* _The data_:
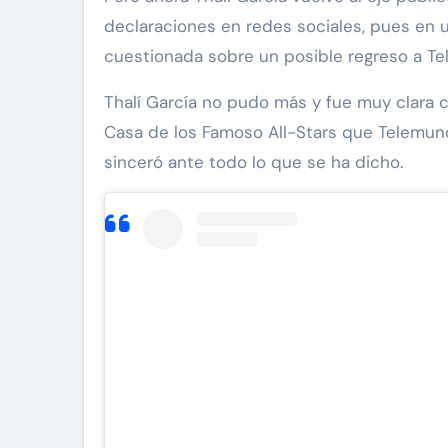
declaraciones en redes sociales, pues en 
cuestionada sobre un posible regreso a T
Thalí García no pudo más y fue muy clara c
Casa de los Famoso All-Stars que Telemundo
sinceró ante todo lo que se ha dicho.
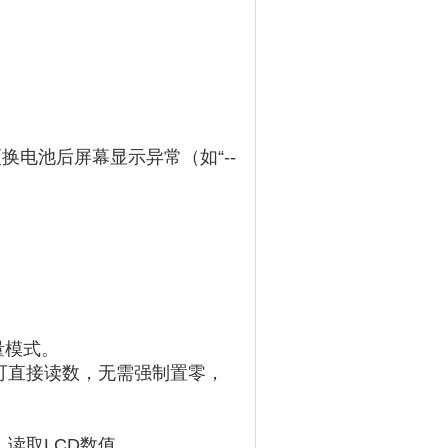
换电池后屏幕显示异常（如“--
量模式。
后可直接读数，无需强制置零，
读取LCD数值。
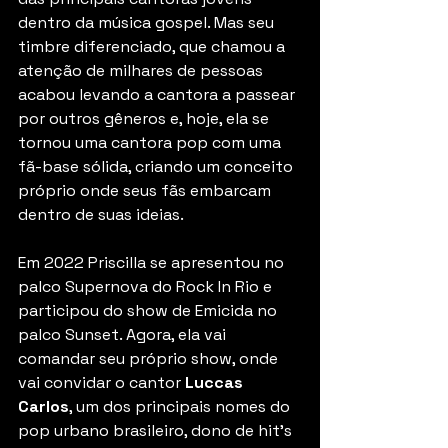
dentro da música gospel. Mas seu 
timbre diferenciado, que chamou a 
atenção de milhares de pessoas 
acabou levando a cantora a passear 
por outros gêneros e, hoje, ela se 
tornou uma cantora pop com uma 
fã-base sólida, criando um conceito 
próprio onde seus fãs embarcam 
dentro de suas ideias.
Em 2022 Priscilla se apresentou no 
palco Supernova do Rock In Rio e 
participou do show de Emicida no 
palco Sunset. Agora, ela vai 
comandar seu próprio show, onde 
vai convidar o cantor 
Luccas 
Carlos
, um dos principais nomes do 
pop urbano brasileiro, dono de hit’s 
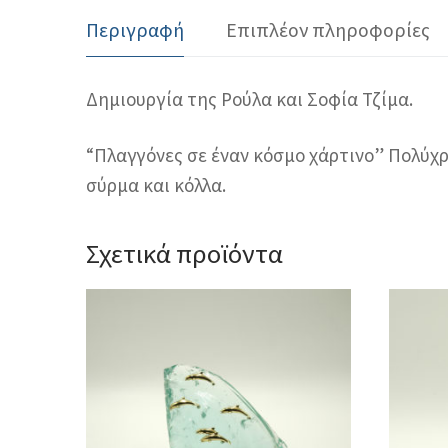
Περιγραφή
Επιπλέον πληροφορίες
Δημιουργία της Ρούλα και Σοφία Τζίμα.
“Πλαγγόνες σε έναν κόσμο χάρτινο” Πολύχρ
σύρμα και κόλλα.
Σχετικά προϊόντα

* _Work to be completed_: Look above for the line containing "Δημιουργία της Ρούλα και Σοφία Τζίμα.". From there to the final line of the entries, repeat every line exactly.

* _Result for this exercise_:
Δημιουργία της Ρούλα και Σοφία Τζίμα.
“Πλαγγόνες σε έναν κόσμο χάρτινο” Πολύχρ
σύρμα και κόλλα.
Σχετικά προϊόντα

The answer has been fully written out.